Former All-American and national champion goes family first, makes a grand comeback
Michael Jordan waited three years from the time he capped a championship career by throwing a dagger into the heart of the Utah Jazz and its fans before returning to his profession.
What if he'd waited 13 years before making a comeback?
That's precisely what Mormon softball player Jenny Dalton Hill has done — and she's used both softball and baseball to make it happen. As for that decade-plus bridge between setting milestones on the field — that's where her three children come into play.
Hill, a first-team All-American and national softball champion three times each in the mid-1990s with the University of Arizona, knows a little bit about what it means to "pick up your cross." Fresh off another national title with the Wildcats — a season that saw her team go 58-9 and in personally garnering NCAA Player of the Year honors — Hill soon found herself in the running for a spot on the 1996 women's softball Olympic team, and the following year, with a professional baseball team that played against top collegiate male players.
It was a season that took them from Alaska to Florida and Nicaragua and was the only summer of the team's four in existence in which they were positive in the win-loss category (23-22).

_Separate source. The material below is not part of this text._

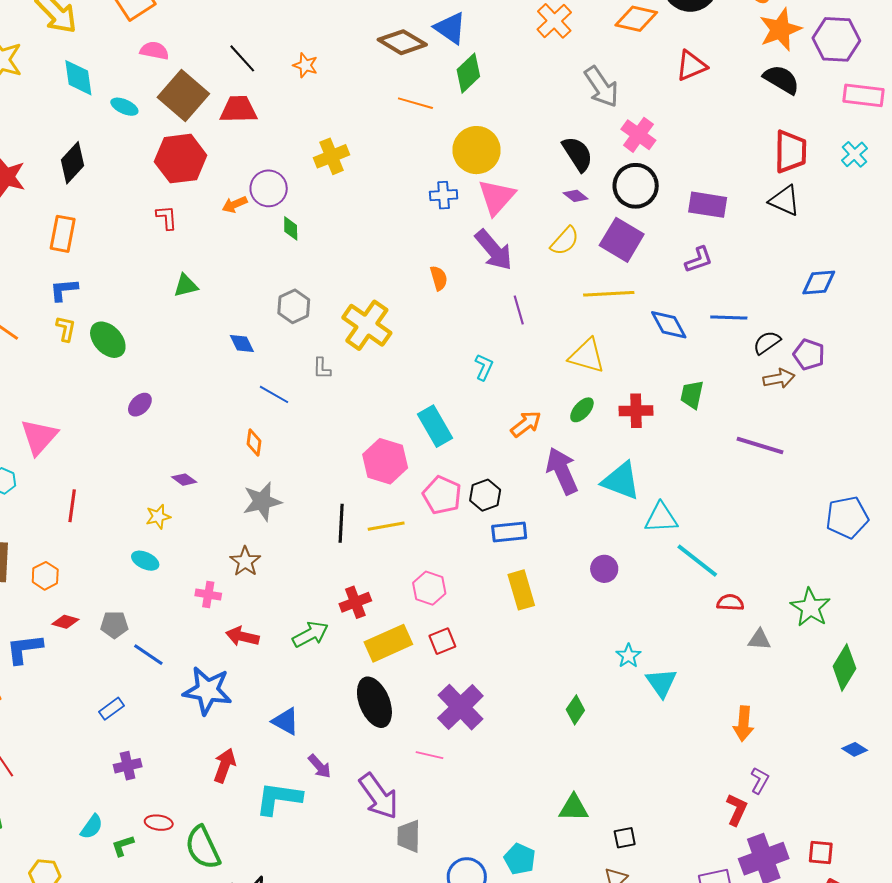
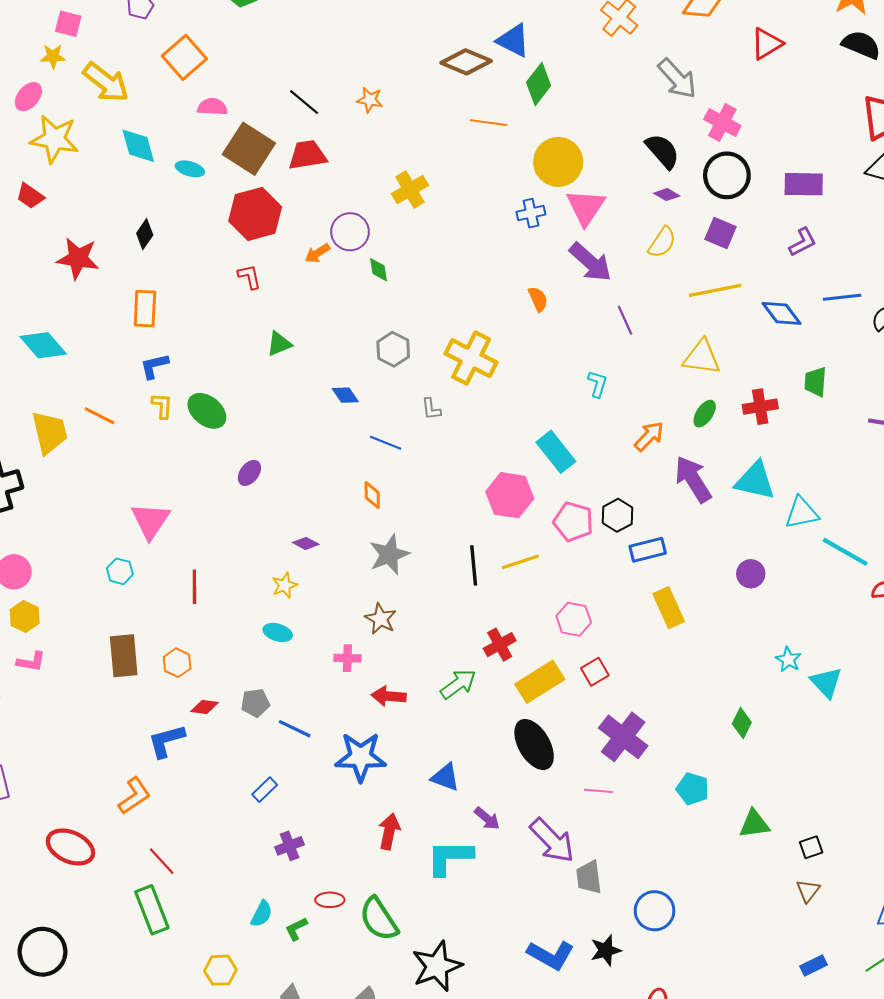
black diamond: (73, 163) -> (145, 234), size x0.7
purple square: (622, 240) -> (721, 233), size x0.7
cyan pentagon: (520, 859) -> (693, 789), moved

The Colorado Silver Bullets can be found in the National Baseball Hall of Fame, in Cooperstown, N.Y., today.
But, just like one of Dalton's 76 career home runs — sixth in NCAA softball history — the softball legend was going, going, gone.

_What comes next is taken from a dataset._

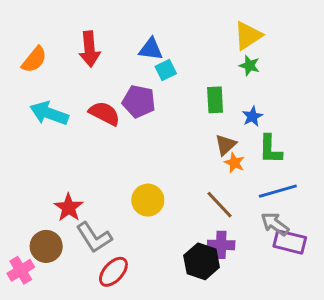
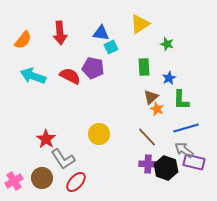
yellow triangle: (248, 36) -> (140, 24), moved
brown circle: (46, 246) -> (42, 178), moved
black hexagon: (202, 261) -> (166, 168), moved

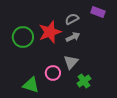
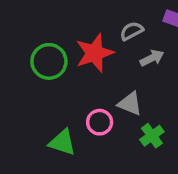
gray arrow: (73, 37) -> (152, 58), moved
gray triangle: (71, 62) -> (130, 104), turned -49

Actually, Hill was plain gone, and it came as a bit of a surprise to some of those who had spent even one season lacing the cleats together. That surprise especially came to someone who saw Hill as so good at what she did that the men's minor professional leagues could have been in her future.

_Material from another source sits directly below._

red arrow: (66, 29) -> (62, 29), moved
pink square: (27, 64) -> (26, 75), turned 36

"She was probably as quick as a big as anyone I’ve ever seen, including people in the big leagues," said Hall of Fame pitcher Phil Niekro, who coached Hill as the manager of the Silver Bullets during the summer of 1997. "She could have had as good a chance as anyone to have started in the minor leagues. I mean, she was really good."
Hill's chances might have skyrocketed as well had she been able to play during the club's entire four-year existence, giving her more opportunity to be accustomed to a game with a smaller ball and a different release point from the pitcher, among other things.
"She was definitely an offensive force to be reckoned with," said Bruce Crabbe, who was a part of the Silver Bullets staff and is now the coach of the Salem Red Sox, the single-A affiliate of the Boston Red Sox. "Offensively, she probably could have played at the lower levels."
But it was a certain perspective on her calling in life that kept Hill from rounding the professional athletics bases any further.
Hill's marriage in 1996 to her husband, Marc Hill, set her life goals in a direction not found on the diamond. After making the final cut for the '96 Olympic team that won a gold medal in Atlanta, the closing of the Silver Bullets organization the following season after it couldn't find another sponsor, Hill made a decision to start building a family — which now includes 13-year-old Dalton, 11-year-old Brooke and 9-year-old Cogan — even easier.
But there was the share of alternative options. Hill spoke of times in which Mike Candrea, her coach at Arizona who led the 2000 and 2004 Olympic teams, commented to her about how much he needed a talented middle infielder for his first team.